What the task requires: Transcribe every entry that follows, word for word, and omit the images.

(Beginning of Provided records)

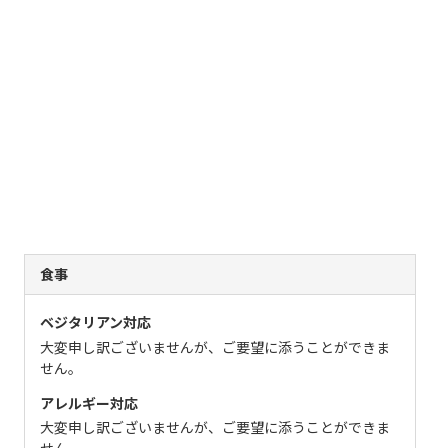
食事
ベジタリアン対応
大変申し訳ございませんが、ご要望に添うことができま
せん。
アレルギー対応
大変申し訳ございませんが、ご要望に添うことができま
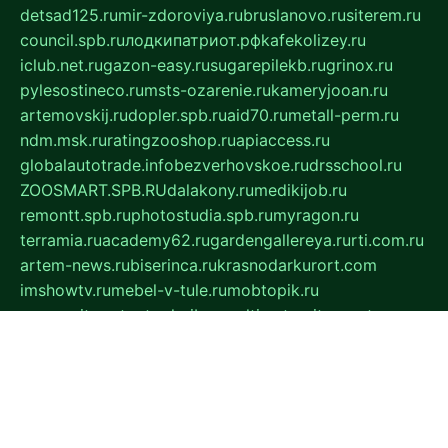
detsad125.ru
mir-zdoroviya.ru
bruslanovo.ru
siterem.ru
council.spb.ru
лодкипатриот.рф
kafekolizey.ru
iclub.net.ru
gazon-easy.ru
sugarepilekb.ru
grinox.ru
pylesostineco.ru
msts-ozarenie.ru
kameryjooan.ru
artemovskij.ru
dopler.spb.ru
aid70.ru
metall-perm.ru
ndm.msk.ru
ratingzooshop.ru
apiaccess.ru
globalautotrade.info
bezverhovskoe.ru
drsschool.ru
ZOOSMART.SPB.RU
dalakony.ru
medikijob.ru
remontt.spb.ru
photostudia.spb.ru
myragon.ru
terramia.ru
academy62.ru
gardengallereya.ru
rti.com.ru
artem-news.ru
biserinca.ru
krasnodarkurort.com
imshowtv.ru
mebel-v-tule.ru
mobtopik.ru
pcsecurity.net.ru
tool-sib.ru
multimetrunit.ru
sp-tour.ru
fan-cs.ru
santeh-russia.ru
symbian9.net.ru
DSHAIR.RU
tmmotors.spb.ru
xjocuricopii.com
musavtomat.msk.ru
obustrojdom.ru
sovetcik.ru
ybaranovskaya.ru
ppknews.ru
cult-alshei.ru
JAPANRUSSIA.RU
proekciyamebel.ru
imper-finans.ru
rim.org.ru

(End of Provided records)

Answer below:
食事
ベジタリアン対応
大変申し訳ございませんが、ご要望に添うことができま
せん。
アレルギー対応
大変申し訳ございませんが、ご要望に添うことができま
detsad125.ru
mir-zdoroviya.ru
bruslanovo.ru
siterem.ru
council.spb.ru
лодкипатриот.рф
kafekolizey.ru
iclub.net.ru
gazon-easy.ru
sugarepilekb.ru
grinox.ru
pylesostineco.ru
msts-ozarenie.ru
kameryjooan.ru
artemovskij.ru
dopler.spb.ru
aid70.ru
metall-perm.ru
ndm.msk.ru
ratingzooshop.ru
apiaccess.ru
globalautotrade.info
bezverhovskoe.ru
drsschool.ru
ZOOSMART.SPB.RU
dalakony.ru
medikijob.ru
remontt.spb.ru
photostudia.spb.ru
myragon.ru
terramia.ru
academy62.ru
gardengallereya.ru
rti.com.ru
artem-news.ru
biserinca.ru
krasnodarkurort.com
imshowtv.ru
mebel-v-tule.ru
mobtopik.ru
pcsecurity.net.ru
tool-sib.ru
multimetrunit.ru
sp-tour.ru
fan-cs.ru
santeh-russia.ru
symbian9.net.ru
DSHAIR.RU
tmmotors.spb.ru
xjocuricopii.com
musavtomat.msk.ru
obustrojdom.ru
sovetcik.ru
ybaranovskaya.ru
ppknews.ru
cult-alshei.ru
JAPANRUSSIA.RU
proekciyamebel.ru
imper-finans.ru
rim.org.ru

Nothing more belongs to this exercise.